Yani Avrupa’yı temsil eden en büyük güç dışarıya çıktı! Yattığı süre göz önünde
tutularak bırakıldı! Londra ve Avrupa merkezli güç tahliyenin arkasındaydı!
Buraya kadar tamam!
Bir de karşı kanatta olup Tayyip Erdoğan’ı tasfiye etmek
için açılan kapatma davasında önemli rol oynayıp DEMOKRASİYİ kurtaran bir isim
vardı!
Anayasa Mahkemesi Başkanvekili Osman Paksüt’le karargahta
konuşup “Sakın partinin kapatılması yönünde oy kullanma. Bu Türkiye için çok
kötü olur. Hepimiz kaybederiz” dedi. Bu görüşme daha sonra çarpıtılarak bir
gazeteye sızdırıldı! Görüşmenin içeriği ile sızdırılan birbirinin tam tersiydi!

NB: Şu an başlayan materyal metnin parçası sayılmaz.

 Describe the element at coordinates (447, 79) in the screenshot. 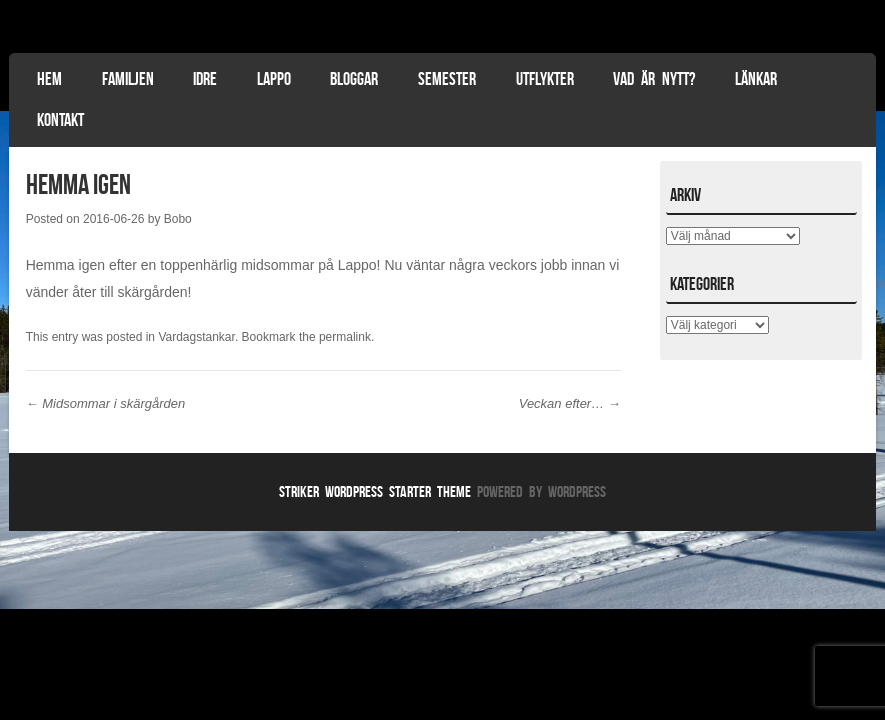 I see `Semester` at that location.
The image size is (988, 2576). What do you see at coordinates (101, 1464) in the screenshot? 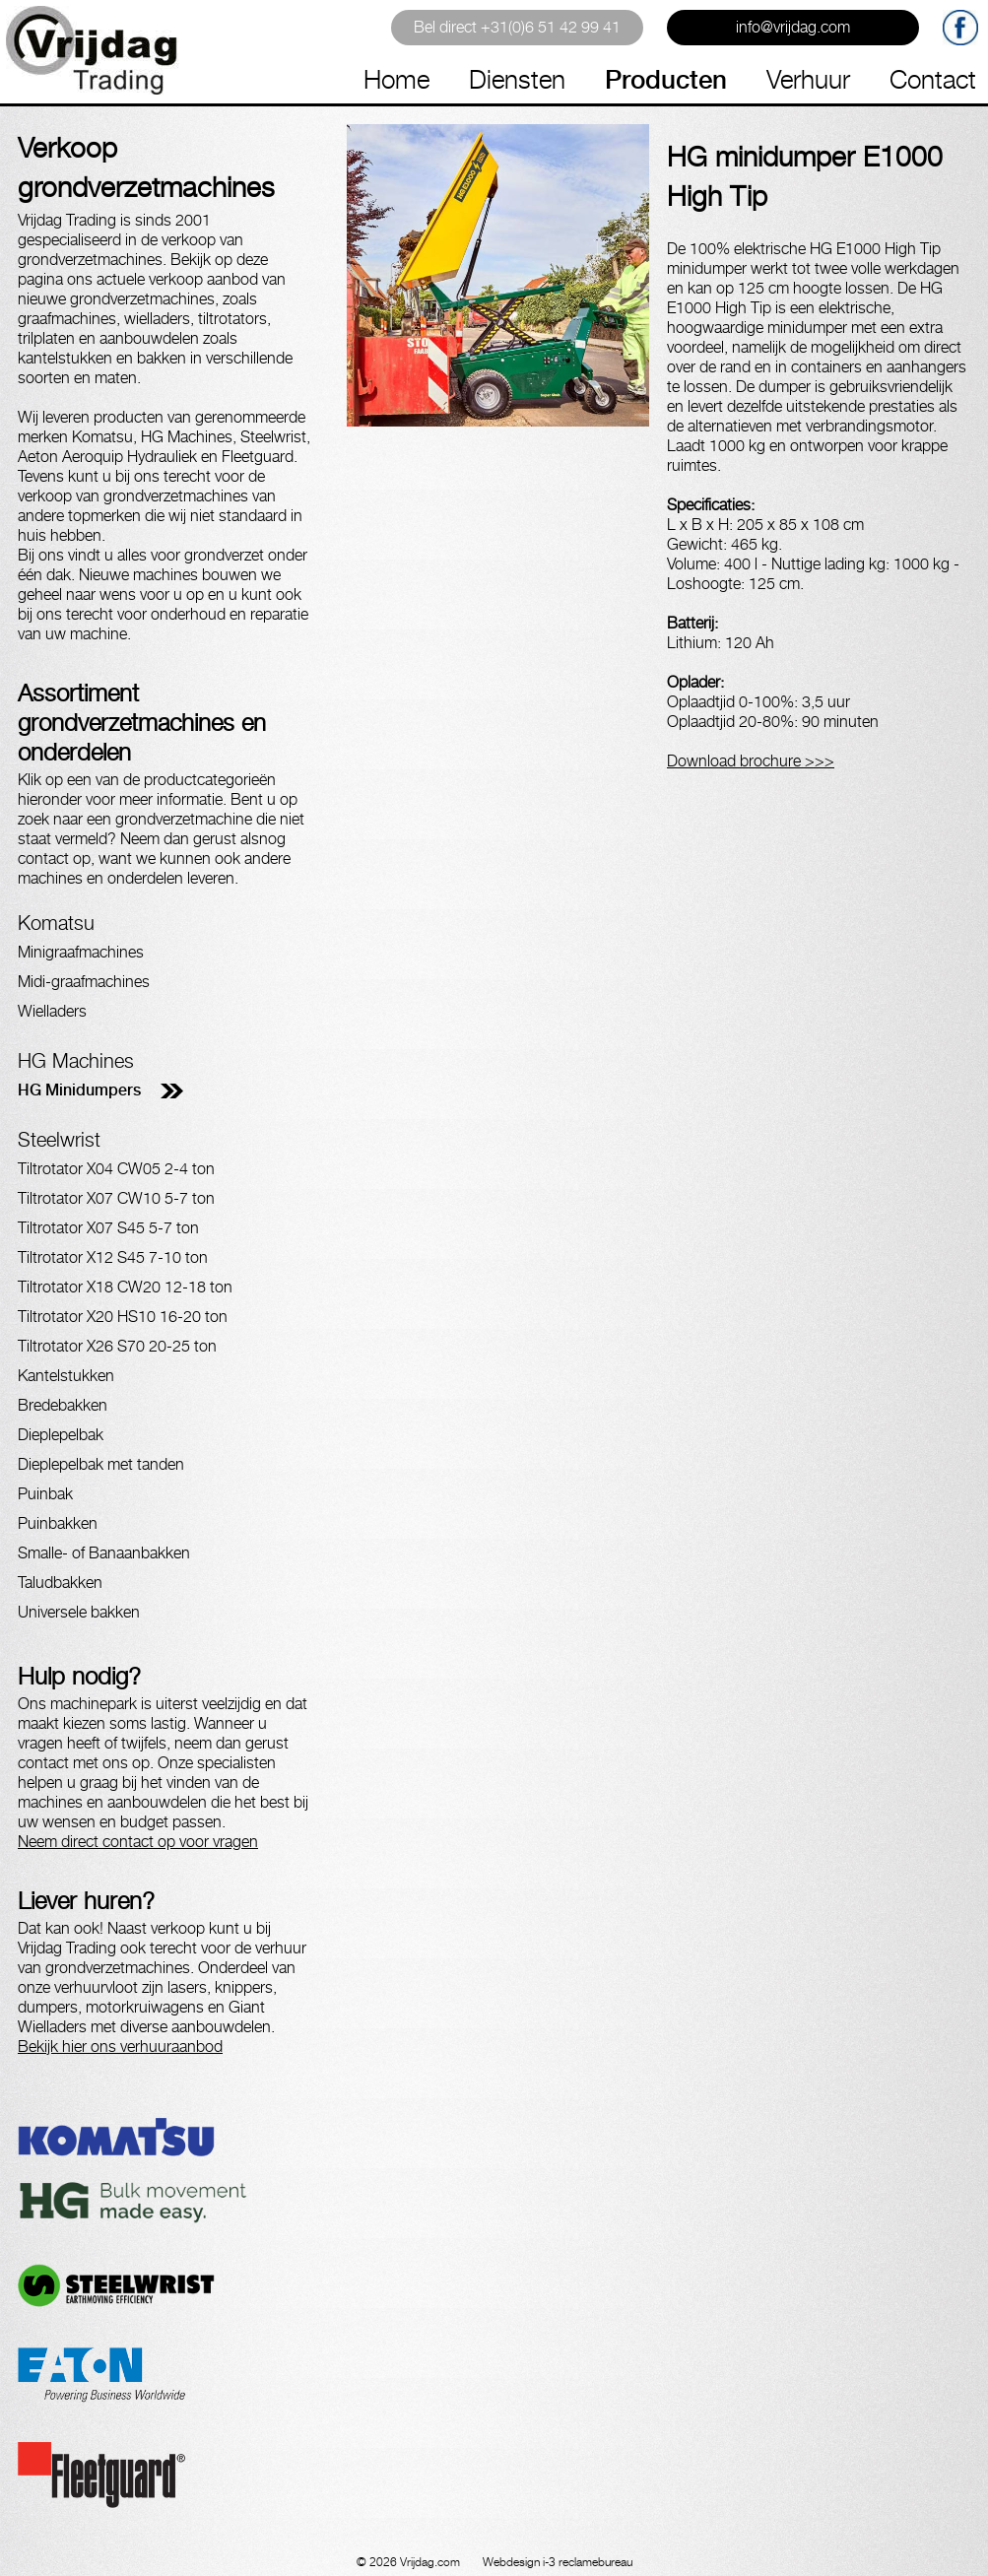 I see `Dieplepelbak met tanden` at bounding box center [101, 1464].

Sızan bilgilere göre bu komutan, Paksüt’e “Partiyi kesinlikle kapatın!”
diyordu!
Manşetlerin asılsız olduğu karar açıklandığında ortaya
çıktı!
Kara Kuvvetleri Komutanlığı kontenjanı olarak Anayasa
Mahkemesi üyeliği yapan Serdar Özgüldür’ün internete düşen ses kaydı her şeyi
açıkladı: “Ne kapatması yahu! Google’dan toplanan derme çatma bilgilerle bu iş
olur mu! Ayrıca irtica falan da gelmiyor!”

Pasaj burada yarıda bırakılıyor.